Tribes of Africa
The Damara Tribe
The Damara, also called Daman or Damaqua, are an ethnic group who make up 8.5% of Namibia's population. They speak the Khoekhoe language and the majority live in the northwestern regions of Namibia, however they are also found widely across the rest of the country. They have no known cultural relationship with any of the other tribes anywhere else in Africa and very little is known of their origin. It has been proposed that the Damara are a remnant population of south-western African hunter-gatherers, otherwise only represented by the Cimba, Kwisi and Kwadi, who adopted the Khoekhoe language of the immigrant Nama people.
The Himba Tribe
The first settlements of the Himba people can be traced back to the early 16th century when they crossed the Angolan border and chose Kaokoland (nowadays called Kunene region) as their new homeland. At that time, the word Himba did not exist because they had not yet separated themselves from the Herero tribe.
At the end of the 19th century, Namibia was plagued by a relentless bovine epidemic. Most of the cattle that the Herero depended on perished, and the tribe faced a great crisis. Subsequently, the tribe moved south and started to explore different regions to enhance their chances of survival. Still, some members decided to stay and rather struggle for survival in familiar territories. Then and there, the schism between the two tribes became a reality, and the Himba identity came into being.
The Gomara Tribe
The Ghomara are a group of tribes in northern Morocco, living between the rivers Oued Laou and Ouringa, east of Chefchaouen and south of Tetouan, in the Western Rif. The river Tiguisas runs through their territory.
Originally, Ghomaras was a Berber tribal group belonging to the Masmuda confederacy. While most have shifted to speaking Arabic, a minority continue to speak the Berber Ghomara language.
The Baganda Tribe
Baganda tribes are called as Kings Men because of the significant role of their king-the Kabaka in their political, social and cultural institution. The Kabaka ruled over a hierarchy of chiefs who collected taxes in the form of food and livestock. All of the portions received are distributed through the hierarchy, eventually reaching the Kabaka’s palace in the form of taxes.
The Bayankole Tribe
The Banyankole is located in south-western Uganda. The Mugabe [king] was an absolute ruler. He claimed all the cattle throughout the country as his own.
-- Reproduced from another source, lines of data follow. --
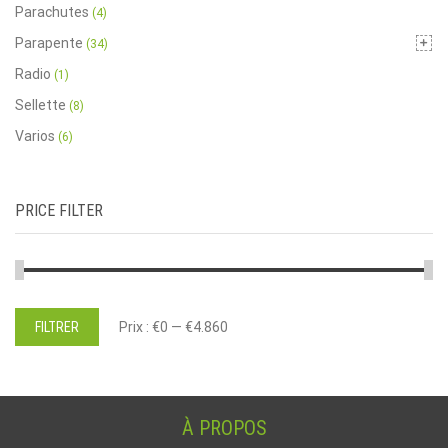
Parachutes
(4)
page
Parapente
(34)
du
produit
Radio
(1)
Sellette
(8)
Varios
(6)
PRICE FILTER
Prix
Prix
FILTRER
Prix :
€0
—
€4.860
min
max
À PROPOS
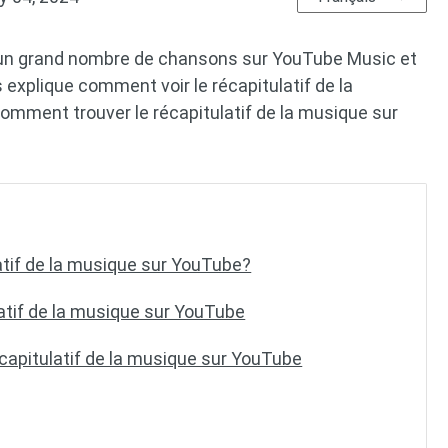
é un grand nombre de chansons sur YouTube Music et
 explique comment voir le récapitulatif de la
mment trouver le récapitulatif de la musique sur
atif de la musique sur YouTube?
atif de la musique sur YouTube
écapitulatif de la musique sur YouTube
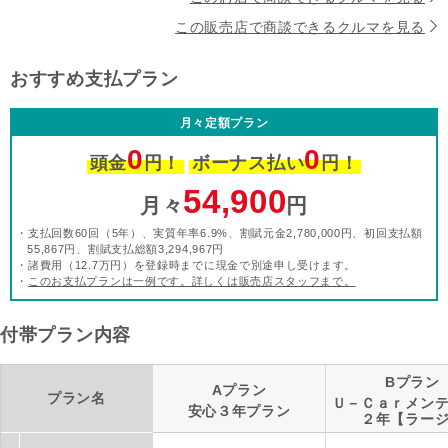
この販売店で商談できるクルマを見る
おすすめ支払プラン
月々定額プラン
0
0
頭金
円！
ボーナス払い
円！
54,900
月々
円
・支払回数60回（5年）、実質年率6.9%、割賦元金2,780,000円、初回支払額
55,867円、割賦支払総額3,294,967円
・諸費用（12.7万円）を登録時までに現金で別途申し受けます。
・
このお支払プランは一例です。詳しくは販売店スタッフまで。
付帯プラン内容
Bプラン
Aプラン
プラン名
Ｕ－Ｃａｒメン
安心３年プラン
２年【ラー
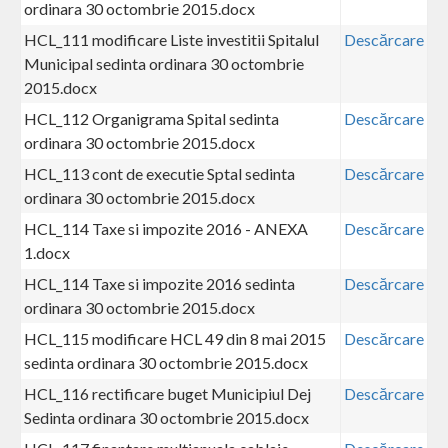
ordinara 30 octombrie 2015.docx
HCL_111 modificare Liste investitii Spitalul
Descărcare
Municipal sedinta ordinara 30 octombrie
2015.docx
HCL_112 Organigrama Spital sedinta
Descărcare
ordinara 30 octombrie 2015.docx
HCL_113 cont de executie Sptal sedinta
Descărcare
ordinara 30 octombrie 2015.docx
HCL_114 Taxe si impozite 2016 - ANEXA
Descărcare
1.docx
HCL_114 Taxe si impozite 2016 sedinta
Descărcare
ordinara 30 octombrie 2015.docx
HCL_115 modificare HCL 49 din 8 mai 2015
Descărcare
sedinta ordinara 30 octombrie 2015.docx
HCL_116 rectificare buget Municipiul Dej
Descărcare
Sedinta ordinara 30 octombrie 2015.docx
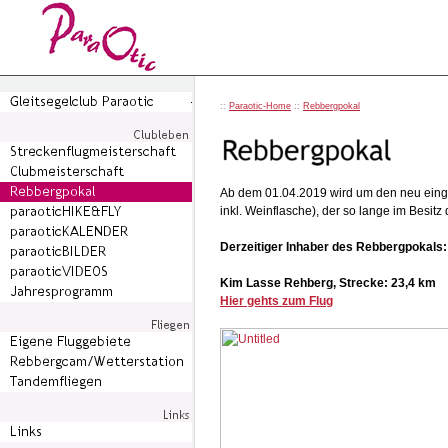
::
Paraotic-Home
::
Rebbergpokal
Ab dem 01.04.2019 wird um den neu einge
inkl. Weinflasche), der so lange im Besitz
Derzeitiger Inhaber des Rebbergpokals:
Kim Lasse Rehberg, Strecke: 23,4 km
Hier gehts zum Flug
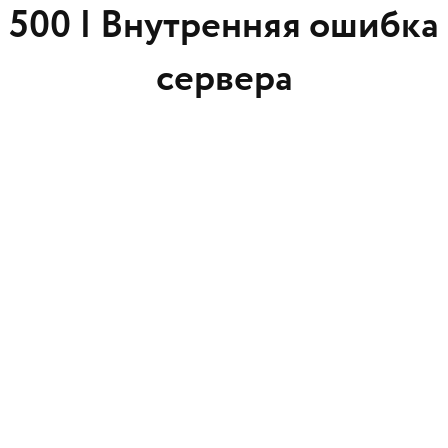
500 |
Внутренняя ошибка
сервера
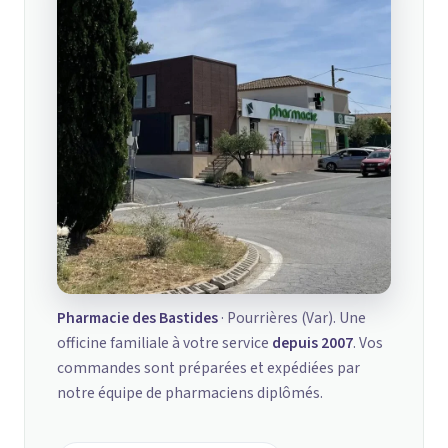
Pharmacie des Bastides
· Pourrières (Var). Une
officine familiale à votre service
depuis 2007
. Vos
commandes sont préparées et expédiées par
notre équipe de pharmaciens diplômés.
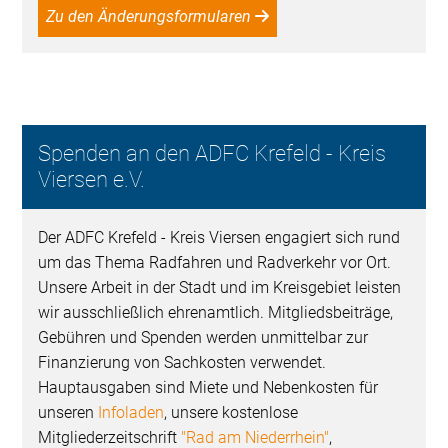
Zu den Änderungsformularen
Spenden an den ADFC Krefeld - Kreis
Viersen e.V.
Der ADFC Krefeld - Kreis Viersen engagiert sich rund
um das Thema Radfahren und Radverkehr vor Ort.
Unsere Arbeit in der Stadt und im Kreisgebiet leisten
wir ausschließlich ehrenamtlich. Mitgliedsbeiträge,
Gebühren und Spenden werden unmittelbar zur
Finanzierung von Sachkosten verwendet.
Hauptausgaben sind Miete und Nebenkosten für
unseren
Infoladen
, unsere kostenlose
Mitgliederzeitschrift
"Rad am Niederrhein"
,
Chiefs were ranked by the number of cattle they possessed.
The Tutsi Tribe
Tutsi, also called Batusi, Tussi, Watusi, or Watutsi, ethnic group of probable Nilotic origin, whose members live within Rwanda and Burundi. The Tutsi formed the traditional aristocratic minority in both countries, constituting about 9 percent and 14 percent of the population, respectively. The Tutsis’ numbers in Rwanda were greatly reduced by a government-inspired genocidal campaign against them in 1994, however.
The Ijaw Tribe
The Ijaws are a collection of people that are indigenous to the Niger Delta in Nigeria. And owing to the affinity they have with water, a good number of them are found as migrant fishermen in camps as far west as Sierra Leone and as far east as Gabon.
With a population of over fourteen million, the Ijaws are unarguably the most populous tribe inhabiting the Niger Delta region and arguably the fourth-largest ethnic group in Nigeria.
The Igala Tribe
The Igala are one of the many ethnic groups attributed to Nigeria’s cultural diversity. They are the 7th largest ethnicity in Nigeria. The Igala Kingdom was so large, it expanded down to the Benue and Niger rivers. Today, the Igala are found in the present-day local governments of Dekina, Bassa, Ajaka, Ofu, Ibaji, Lokoja, Ajaokuta, Omaha, Ankpa, Olamaboro, and Idah of the present-day Kogi state. Idah is, however, the capital city of Igala.
The Afemai Tribe
The Afemai, also spelled Afenmai, are an ethnic group living in the northern part of Edo State south geopolitical zone of Nigeria. Afemai people occupy six local government areas of Edo state: Etsako West, with headquarters in Auchi, Etsako Central, Etsako East, Owan East, Owan West and Akoko Edo. These make up the Edo-North Senatorial District.
The Bekwarra Tribe
Bekwarra is a tribe of people domiciled in a 306 sq2 of land mass with unique and rich cultural practices like every other tribe in the paradise state.
With a population of about 150,000 (2006 census), it boasts as one of the most populated local government area in the state. They have a unique language called Bekwarra. The word Bekwarra is both a name of a tribe, their language and a name of a local Government. So this make the Bekwarra people unique.